- Thursday, February 6, 2014

The government of Venezuela will celebrate the legacy of its late socialist president Hugo Chavez this month at a coffee shop owned by a radical Washington, D.C., mayoral candidate who has said Israel controls U.S. foreign policy.

The Venezuelan embassy will host an event on Feb. 26 at a downtown D.C. franchise of Busboys and Poets, a local chain of coffee shops.

The event will celebrate “the legacy of Hugo Chavez at home and abroad,” according to promotional materials obtained by the Washington Free Beacon.

Busboys and Poets is owned by restaurateur Anas “Andy” Shallal, an Iraqi-American who is campaigning for the Democratic spot on the ticket in the mayoral contest in Washington, D.C., later this year.

The upcoming Busboys and Poets forum is one of a series of pro-Chavez events throughout Washington sponsored by the Venezuelan government.
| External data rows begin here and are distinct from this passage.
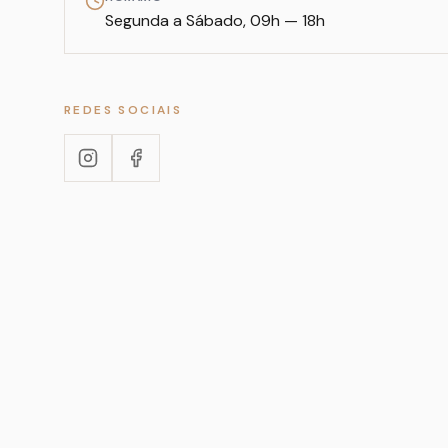
Segunda a Sábado, 09h — 18h
REDES SOCIAIS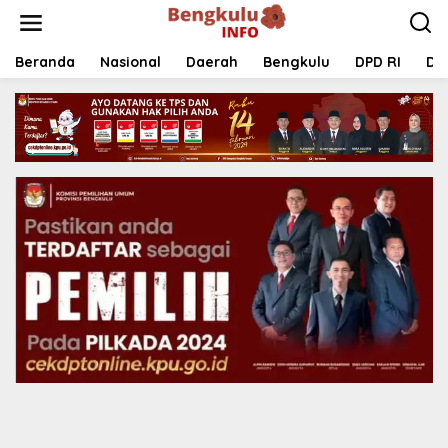
Lewati
ke
konten
Beranda
Nasional
Daerah
Bengkulu
DPD RI
DP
Three of the events are screenings of documentaries laudatory of the Chavez regime, which was widely criticized by international human rights observers.

Shallal serves on the board of a left-wing think tank, the Institute for Policy Studies (IPS), that has promoted two of those films, Venezuela Rising and Inside the Revolution.


SEE ALSO: Venezuela’s Maduro calls on student ‘price vigilantes’ to hit the streets, report businesses


The event promoting the former also included an address from Marcos García Figueredo, then a secretary of political affairs at the Venezuelan Embassy. García Figueredo is now the country’s ambassador to the United States and will give the keynote address the kickoff event of the pro-Chavez campaign in D.C. this month.

IPS has given a platform to a number of Venezuelan government officials, including former ambassador to the United States Bernardo Alvarez, whose visa was revoked by the State Department in 2010.

Two IPS employees have donated to Shallal’s campaign. He has also received contributions from an employee of a group called Just Foreign Policy, which also supported the Chavez regime.

Shallal is a longtime left-wing activist who vehemently opposed the Iraq war, even joining a protest outside of then-President George W. Bush’s Crawford, Texas ranch.

He is also an outspoken critic of Israel and a conspiracy theorist who believes the country dictates U.S. foreign policy.

“The U.S. and its allies sit on the side, getting marching orders from Tel Aviv,” he said at a 2007 event held by a group called Iraqi Voices for Peace.

“This is a plan to create to a new American-Israeli century, and those who dare to speak out will be squashed, a century where the military will continue to call the shots, and where Israel, America’s largest arms depot, will continue to control and terrorize the region,” Shallal said.

Washington political observers previously told the Free Beacon that Shallal is probably too radical even for the deeply Democratic electorate in Washington.

“Even in a town that is this reliably Democratic, I don’t think this town swings as far to the left as Andy Shallal’s politics,” said Chuck Thies, a D.C. political consultant, who has since joined Mayor Vincent Gray’s reelection campaign. “And I don’t believe that he’s ready to actually compete.”

Busboys and Poets has hosted other radical elements in the past, including domestic terrorist Bill Ayers and a 9/11 “truther” group.

Shallal’s campaign did not respond to a request for comment.